Collected data:
-*-*-
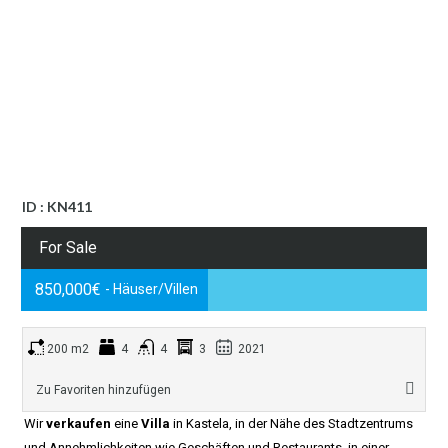
ID : KN411
For Sale
850,000€
- Häuser/Villen
200 m2
4
4
3
2021
Zu Favoriten hinzufügen
Wir
verkaufen
eine
Villa
in Kastela, in der Nähe des Stadtzentrums
und Annehmlichkeiten wie Geschäften und Restaurants, in einer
-*-*-
Your instructions – Nothing but an exact repeat of the records, pictures excluded, belongs in the answer.

Response to this task –
ID : KN411
For Sale
850,000€
- Häuser/Villen
200 m2
4
4
3
2021
Zu Favoriten hinzufügen
Wir
verkaufen
eine
Villa
in Kastela, in der Nähe des Stadtzentrums
und Annehmlichkeiten wie Geschäften und Restaurants, in einer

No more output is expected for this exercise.